[What this task involves]
An exact copy of the listing below is required, minus its pictures.
BEGIN
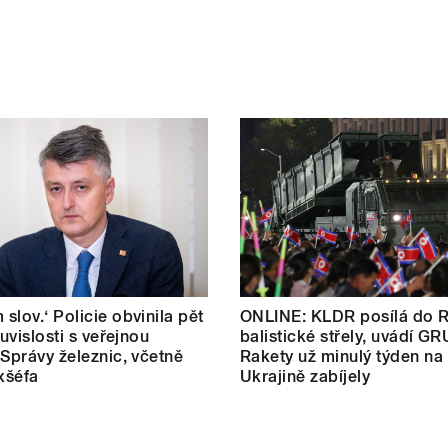
slov.‘ Policie obvinila pět
ONLINE: KLDR posílá do 
ouvislosti s veřejnou
balistické střely, uvádí GR
 Správy železnic, včetně
Rakety už minulý týden na
exšéfa
Ukrajině zabíjely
END
[Finished exercise]
slov.‘ Policie obvinila pět
ONLINE: KLDR posílá do 
ouvislosti s veřejnou
balistické střely, uvádí GR
 Správy železnic, včetně
Rakety už minulý týden na
exšéfa
Ukrajině zabíjely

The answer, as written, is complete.